Screenshot grounding data

◆ ◆ ◆ ◆ ◆ ◆ ◆

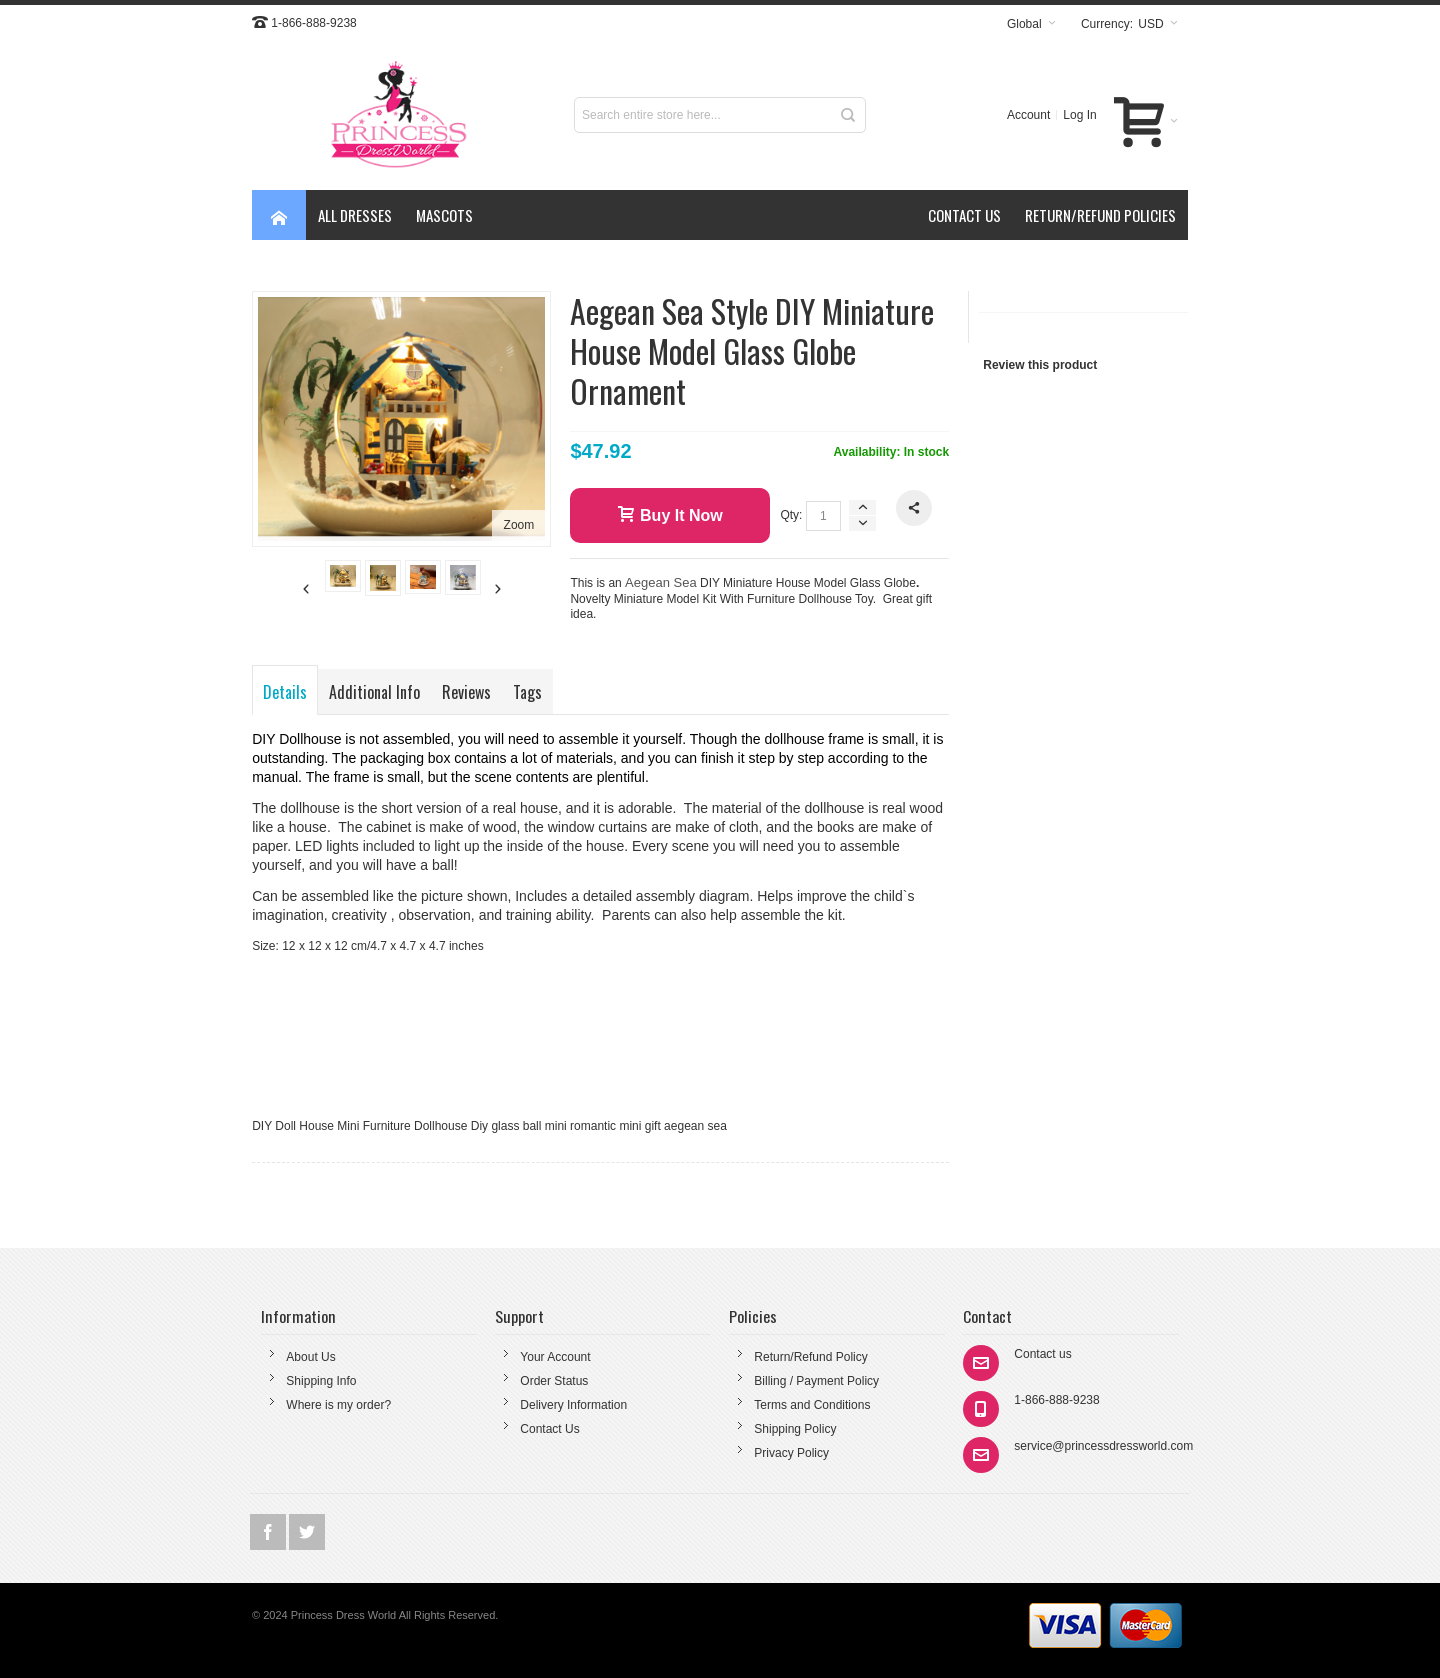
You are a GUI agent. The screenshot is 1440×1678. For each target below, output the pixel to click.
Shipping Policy (795, 1429)
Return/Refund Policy (810, 1357)
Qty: (791, 515)
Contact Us (549, 1429)
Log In (1079, 115)
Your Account (555, 1357)
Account (1028, 115)
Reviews (466, 692)
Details (285, 692)
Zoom (519, 525)
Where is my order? (338, 1405)
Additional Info (374, 692)
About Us (310, 1357)
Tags (527, 692)
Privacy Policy (791, 1453)
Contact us (1042, 1354)
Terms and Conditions (812, 1405)
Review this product (1040, 365)
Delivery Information (573, 1405)
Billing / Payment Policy (816, 1381)
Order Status (554, 1381)
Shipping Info (321, 1381)
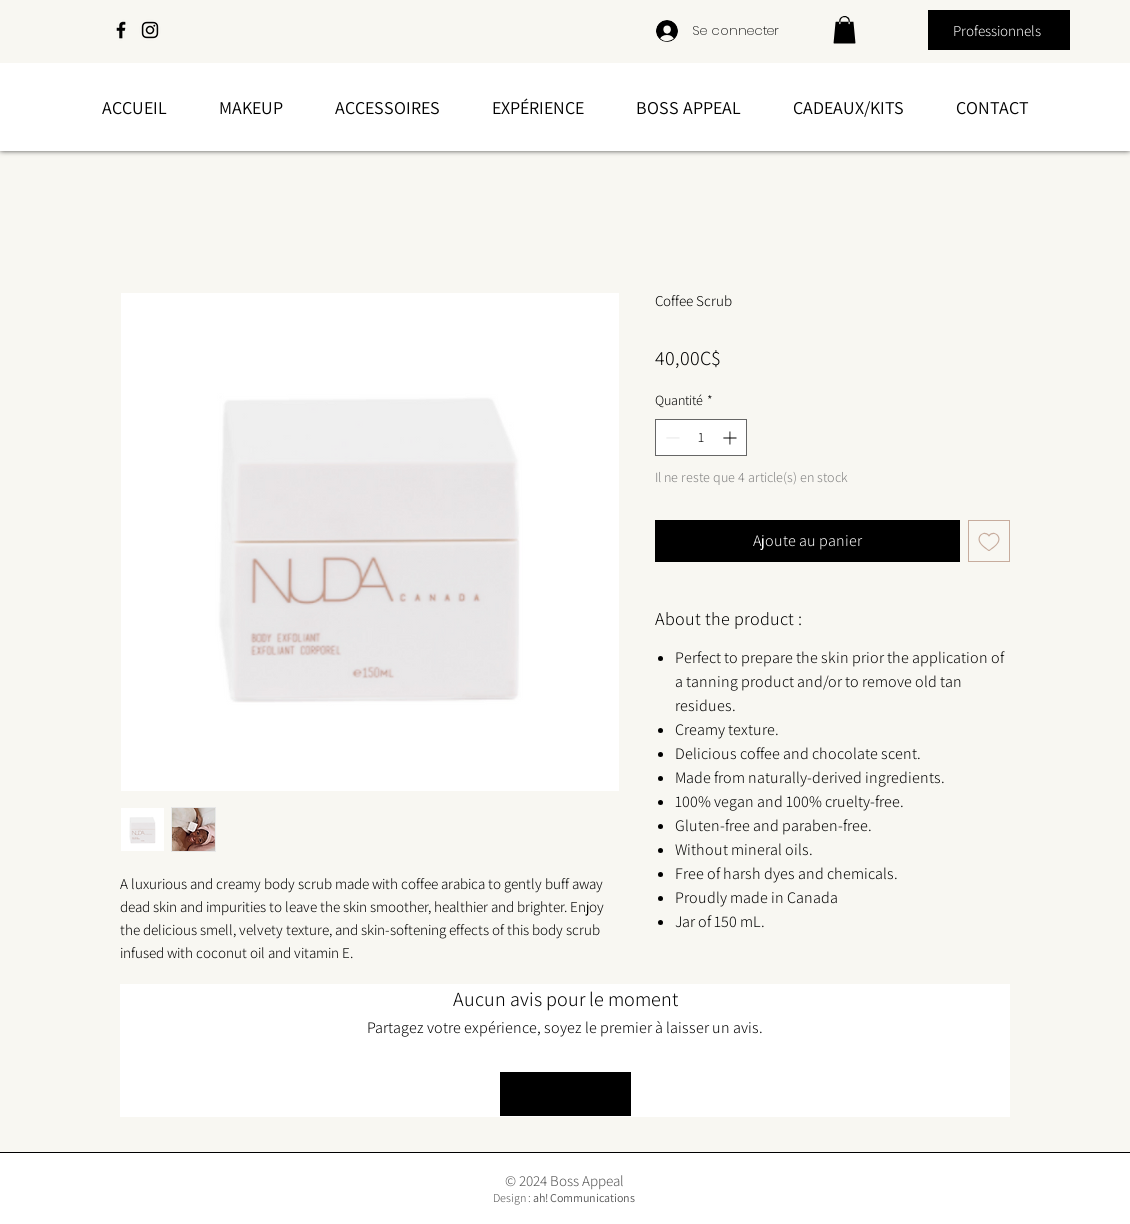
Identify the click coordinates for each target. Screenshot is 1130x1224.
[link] (844, 29)
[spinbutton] (701, 437)
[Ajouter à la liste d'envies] (989, 541)
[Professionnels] (999, 30)
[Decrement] (670, 437)
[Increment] (731, 437)
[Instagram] (150, 30)
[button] (251, 107)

◆ ◆ ◆ ◆ ◆ ◆ ◆

■ ASSIGNMENT
All that belongs in the answer is the lines from the line with "Order Status (554, 1381)" through the closing line of the entries, inclusive, transcribed exactly and free of pictures.

■ PROBLEM SOLUTION
Order Status (554, 1381)
Shipping Info (321, 1381)
Identify the click coordinates for each target. Screenshot is 1130x1224.
[link] (844, 29)
[spinbutton] (701, 437)
[Ajouter à la liste d'envies] (989, 541)
[Professionnels] (999, 30)
[Decrement] (670, 437)
[Increment] (731, 437)
[Instagram] (150, 30)
[button] (251, 107)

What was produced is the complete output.